L'Anna Madre si trova ora a 18 miglia a sud di Lampedusa dove dovrebbe giungere domani mattina. Dall'isola l'equipaggio ripartirà per continuare la battuta di pesca.
L'episodio, avvenuto ieri sera all'imbrunire, sarebbe legato alla cosiddetta "guerra del pesce", anche se si inserisce nel clima di tensione che accompagna la missione italiana in Libia per fronteggiare l'emergenza immigrazione.

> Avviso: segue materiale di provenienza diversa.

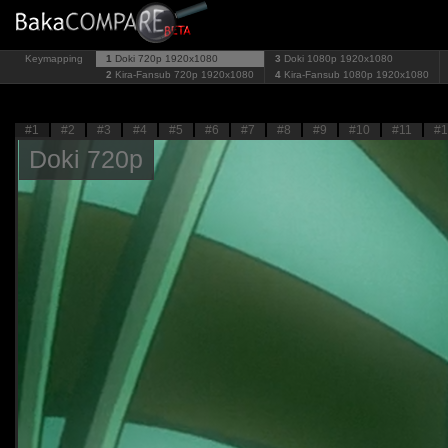
Keymapping
1
Doki 720p
1920x1080
3
Doki 1080p
1920x1080
2
Kira-Fansub 720p
1920x1080
4
Kira-Fansub 1080p
1920x1080
#1
#2
#3
#4
#5
#6
#7
#8
#9
#10
#11
#1
Doki 720p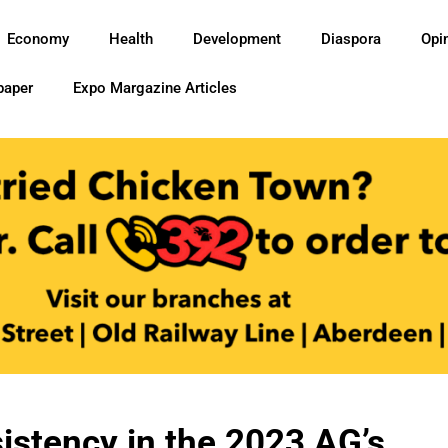
Economy
Health
Development
Diaspora
Opi
paper
Expo Margazine Articles
sistency in the 2023 AG’s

"E' catastrofico il bilancio che la marineria siciliana e in particolare quella di Mazara del Vallo, comunità fortemente dipendente dalla pesca, hanno pagato nel corso degli ultimi 50 anni per una guerra dimenticata: la cosiddetta 'guerra del pesce'". Lo dice Giovanni Tumbiolo, presidente del Distretto della pesca e crescita blu in relazione all'aggressione subita ieri dal peschereccio mazarese "Anna madre" da parte dell'equipaggio di una motovedetta militare tunisina. "Il bilancio - aggiunge - ad oggi conta 3 morti e 27 feriti colpiti dal fuoco di militari o miliziani di Paesi rivieraschi. Inoltre, sono stati oltre 300 i pescatori fatti prigionieri e detenuti negli anni nelle carceri dei Paesi nordafricani: Libia, Tunisia, Egitto e Algeria. Pesanti sono anche gli oneri pagati per il riscatto degli oltre 150 pescherecci sequestrati, dei quali 6 definitivamente confiscati''. ''Si tratta di un danno economico - conclude - oltre che sociale, che gli esperti dell'Osservatorio della pesca del Mediterraneo hanno calcolato in più di 90 milioni di euro. Chi risarcirà e quando questo enorme danno che rischia di soffocare la prima marineria del Mediterraneo?".